If you’d like another practice problem to get ready for your perfect 10 on tomorrow’s quiz, go to ChatGPT (or other generative AI) and paste in this prompt:
here's a dataset my class used to help us learn how to perform decision
tree induction:
caffeine_cups,free_hours_sat,dorm,attends_movie
0,6,Eagle,Yes
4,5,Jefferson,Yes
2,4,Randolph,No
1,7,Eagle,Yes
2,3,Jefferson,No
3,2,Randolph,No
2,1,Randolph,Yes
5,8,Eagle,Yes
0,1,Jefferson,No
3,4,Randolph,No
1,6,Jefferson,Yes
we were to split each numeric attribute only once (splitting into high and
low groups) considering all possible split points. the target label is the
last one (attends_movie). the decision tree algorithm we used is greedy, and
uses "# of examples correct if we stop branching there" as the metric for
determining what should go at a node (not entropy or information gain).

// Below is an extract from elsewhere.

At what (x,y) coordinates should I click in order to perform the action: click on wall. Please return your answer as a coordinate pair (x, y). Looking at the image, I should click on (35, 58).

for the example above, it turned out that splitting free_hours_sat between
1-4 and 5-8 was the best feature to put at the root of the tree, since that
got 10 out of 11 examples correct just with one feature.
can you please make up another data set for me so I can practice this
decision tree induction for an upcoming quiz? also tell me what "the right
answer" is (i.e., what node should be at the root, at each of the branches,
etc., when using the greedy decision tree induction algorithm.)
Then, see how well you do on whatever data it gives you.